Working from the records below, repeat exactly the lines starting at the line that contains "Launched 2 months ago" and ending at the line that contains "enver and Boulder County", inclusive.

============================================================

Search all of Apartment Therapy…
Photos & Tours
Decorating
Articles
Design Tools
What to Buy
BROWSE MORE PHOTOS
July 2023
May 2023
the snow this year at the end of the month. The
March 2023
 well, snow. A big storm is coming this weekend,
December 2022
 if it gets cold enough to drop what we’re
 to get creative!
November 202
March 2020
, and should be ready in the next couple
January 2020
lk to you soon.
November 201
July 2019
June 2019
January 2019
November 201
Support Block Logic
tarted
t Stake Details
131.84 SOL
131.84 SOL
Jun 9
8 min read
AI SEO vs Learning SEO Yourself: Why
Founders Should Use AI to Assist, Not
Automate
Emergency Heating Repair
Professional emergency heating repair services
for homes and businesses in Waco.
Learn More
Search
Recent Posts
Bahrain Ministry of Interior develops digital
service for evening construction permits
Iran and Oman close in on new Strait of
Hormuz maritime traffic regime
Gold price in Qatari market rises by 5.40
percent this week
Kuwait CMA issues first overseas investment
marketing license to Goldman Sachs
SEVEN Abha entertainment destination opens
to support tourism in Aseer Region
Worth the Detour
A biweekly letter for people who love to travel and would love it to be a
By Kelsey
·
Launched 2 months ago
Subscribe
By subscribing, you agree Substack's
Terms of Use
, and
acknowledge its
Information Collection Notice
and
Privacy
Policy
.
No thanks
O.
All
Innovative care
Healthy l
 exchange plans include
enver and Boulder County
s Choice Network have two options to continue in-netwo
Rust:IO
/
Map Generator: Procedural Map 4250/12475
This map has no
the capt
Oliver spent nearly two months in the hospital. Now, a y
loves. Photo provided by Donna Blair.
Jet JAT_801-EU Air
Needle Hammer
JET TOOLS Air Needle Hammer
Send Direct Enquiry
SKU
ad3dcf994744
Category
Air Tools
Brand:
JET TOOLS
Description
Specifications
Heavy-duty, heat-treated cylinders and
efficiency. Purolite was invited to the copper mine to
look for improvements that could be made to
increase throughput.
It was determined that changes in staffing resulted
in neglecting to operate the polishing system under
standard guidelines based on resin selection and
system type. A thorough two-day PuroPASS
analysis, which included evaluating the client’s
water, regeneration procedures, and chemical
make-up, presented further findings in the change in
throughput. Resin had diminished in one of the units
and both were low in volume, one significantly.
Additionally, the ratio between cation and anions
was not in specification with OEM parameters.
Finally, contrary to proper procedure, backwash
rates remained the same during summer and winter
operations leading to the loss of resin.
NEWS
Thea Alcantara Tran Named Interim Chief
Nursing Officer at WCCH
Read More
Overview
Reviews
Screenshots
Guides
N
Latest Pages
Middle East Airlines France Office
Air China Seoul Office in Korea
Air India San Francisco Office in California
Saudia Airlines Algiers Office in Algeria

============================================================

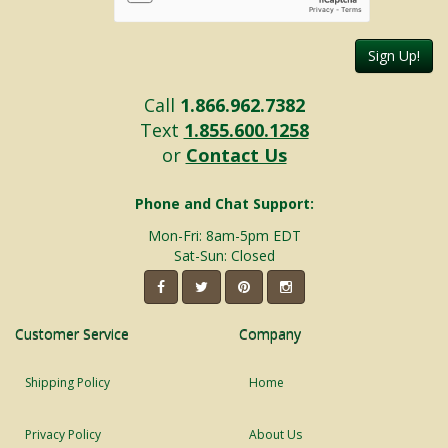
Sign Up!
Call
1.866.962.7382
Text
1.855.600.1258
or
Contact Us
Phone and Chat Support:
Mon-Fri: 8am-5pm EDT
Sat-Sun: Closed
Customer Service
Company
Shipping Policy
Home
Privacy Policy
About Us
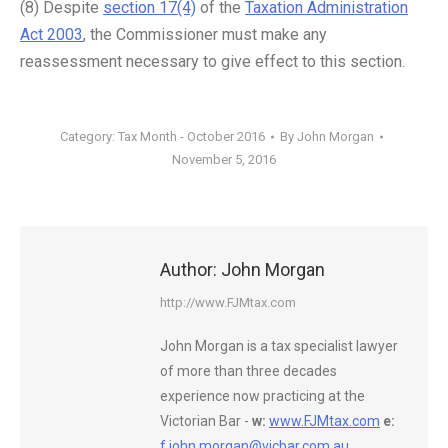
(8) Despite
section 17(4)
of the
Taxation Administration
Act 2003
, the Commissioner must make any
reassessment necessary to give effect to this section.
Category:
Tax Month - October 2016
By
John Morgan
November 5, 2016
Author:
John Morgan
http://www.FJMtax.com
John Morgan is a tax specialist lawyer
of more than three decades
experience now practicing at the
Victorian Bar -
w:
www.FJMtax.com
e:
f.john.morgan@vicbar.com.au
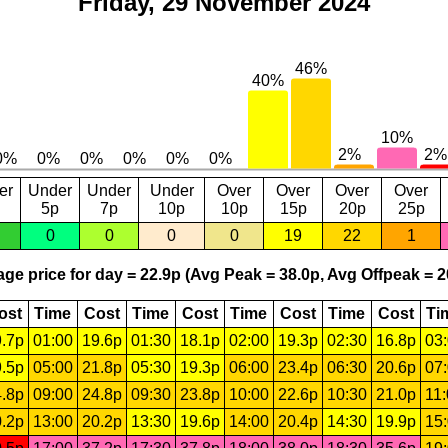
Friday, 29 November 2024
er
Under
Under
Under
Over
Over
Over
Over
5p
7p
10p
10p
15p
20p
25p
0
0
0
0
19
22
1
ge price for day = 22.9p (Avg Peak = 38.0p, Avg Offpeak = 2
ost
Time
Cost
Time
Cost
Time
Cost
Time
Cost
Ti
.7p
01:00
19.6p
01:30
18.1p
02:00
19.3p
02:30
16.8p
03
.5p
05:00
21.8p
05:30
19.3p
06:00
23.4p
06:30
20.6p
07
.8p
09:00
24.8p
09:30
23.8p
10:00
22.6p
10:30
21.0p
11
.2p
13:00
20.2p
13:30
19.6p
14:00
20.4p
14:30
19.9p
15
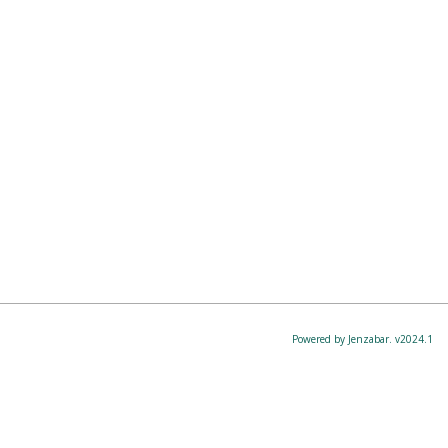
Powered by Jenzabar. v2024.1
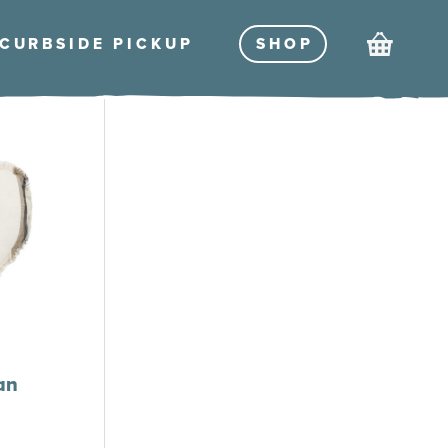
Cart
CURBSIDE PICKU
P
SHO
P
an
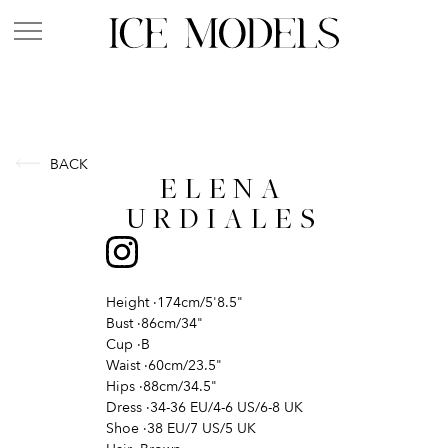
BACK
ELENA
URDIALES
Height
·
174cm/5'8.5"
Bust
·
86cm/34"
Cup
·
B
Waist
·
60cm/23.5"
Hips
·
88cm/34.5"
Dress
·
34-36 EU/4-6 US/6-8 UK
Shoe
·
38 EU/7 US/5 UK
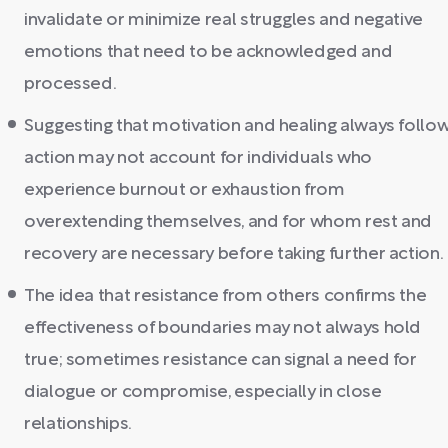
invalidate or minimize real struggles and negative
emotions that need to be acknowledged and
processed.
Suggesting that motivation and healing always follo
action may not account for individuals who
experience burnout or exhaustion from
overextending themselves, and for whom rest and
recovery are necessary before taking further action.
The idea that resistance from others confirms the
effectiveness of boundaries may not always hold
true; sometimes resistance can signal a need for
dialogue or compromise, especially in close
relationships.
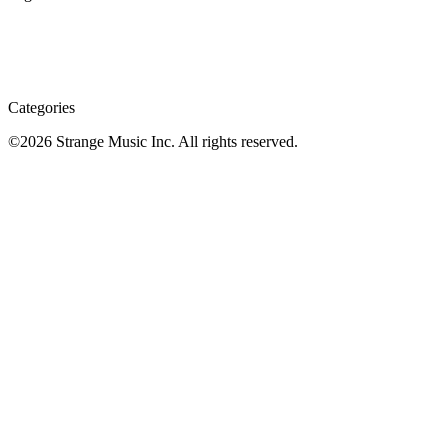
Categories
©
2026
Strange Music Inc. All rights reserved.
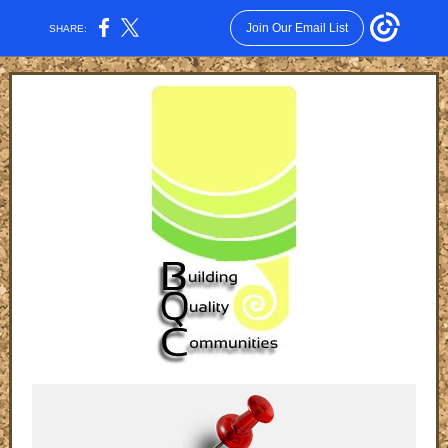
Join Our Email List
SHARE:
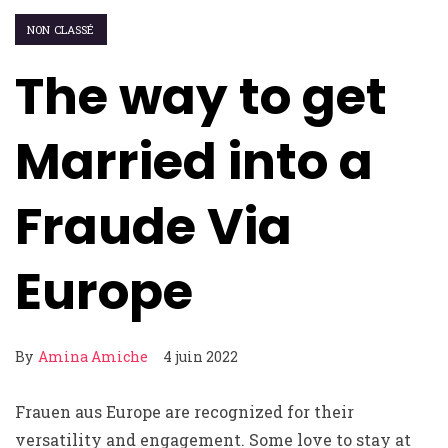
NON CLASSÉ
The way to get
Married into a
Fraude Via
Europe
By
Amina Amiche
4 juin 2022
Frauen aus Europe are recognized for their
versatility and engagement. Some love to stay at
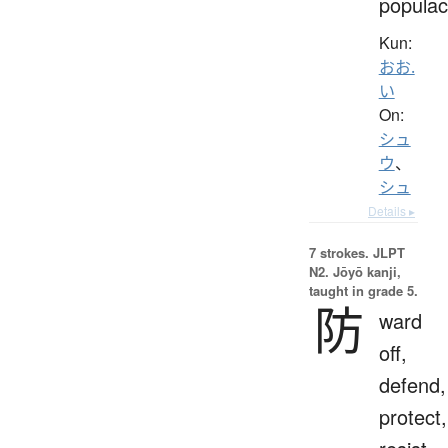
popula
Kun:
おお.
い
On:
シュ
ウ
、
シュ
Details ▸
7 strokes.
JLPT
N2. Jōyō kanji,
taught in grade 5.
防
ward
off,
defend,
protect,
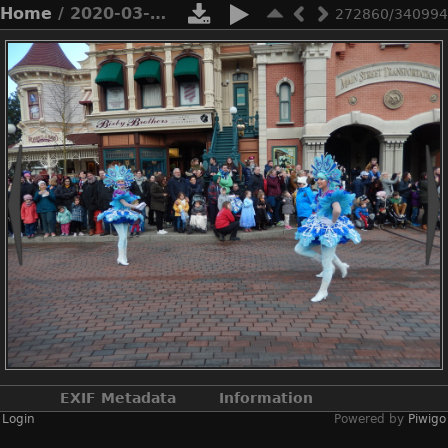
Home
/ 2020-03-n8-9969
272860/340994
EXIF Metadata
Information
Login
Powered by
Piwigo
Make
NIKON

============================================================

* Answer to the problem *
Launched 2 months ago
Subscribe
By subscribing, you agree Substack's
Terms of Use
, and
acknowledge its
Information Collection Notice
and
Privacy
Policy
.
No thanks
O.
All
Innovative care
Healthy l
 exchange plans include
enver and Boulder County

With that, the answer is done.